The regiment left Ohio for Charleston, West Virginia, May 17; then moved to Fayetteville, West Virginia, where it served garrison duty until August 27. Companies A and H were detached at Camp Chase, Ohio, to guard prisoners. The regiment then moved to Camp Platt, West Virginia, August 27.

The 146th Ohio Infantry mustered out of service September 7, 1864, at Camp Dennison near Cincinnati, Ohio.

==Ohio National Guard==
Over 35,000 Ohio National Guardsmen were federalized and organized into regiments for 100 days service in May 1864. Shipped to the Eastern Theater, they were designed to be placed in "safe" rear areas to protect railroads and supply points, thereby freeing regular troops for Lt.
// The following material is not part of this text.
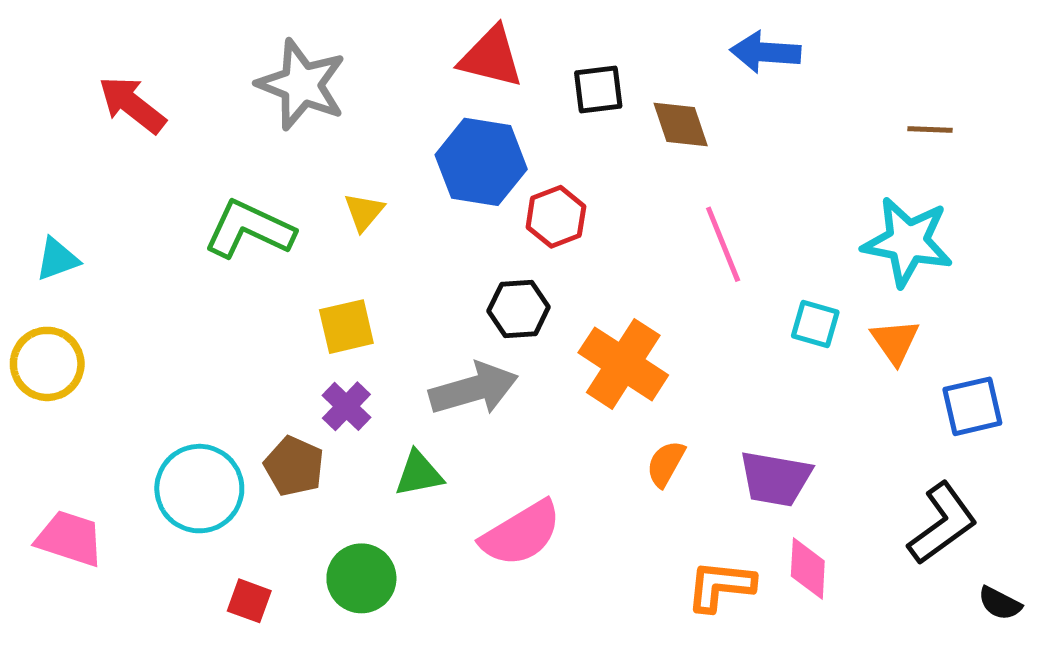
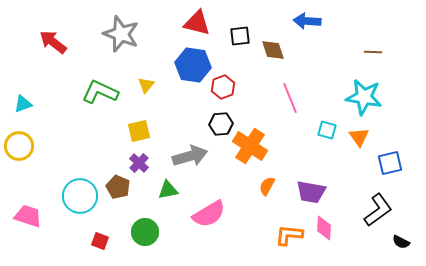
black hexagon: (519, 309) -> (221, 124), moved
Gen. Ulysses S. Grant’s push on the Confederate capital of Richmond, Virginia. As events transpired, many units found themselves in combat, stationed in the path of Confederate Gen. Jubal Early’s veteran Army of the Valley during its famed Valley Campaigns of 1864. Ohio Guard units met the battle-tested foe head on and helped blunt the Confederate offensive thereby saving Washington, D.C. from capture. Ohio National Guard units participated in the battles of Monacacy, Fort Stevens, Harpers Ferry, and in the siege of Petersburg.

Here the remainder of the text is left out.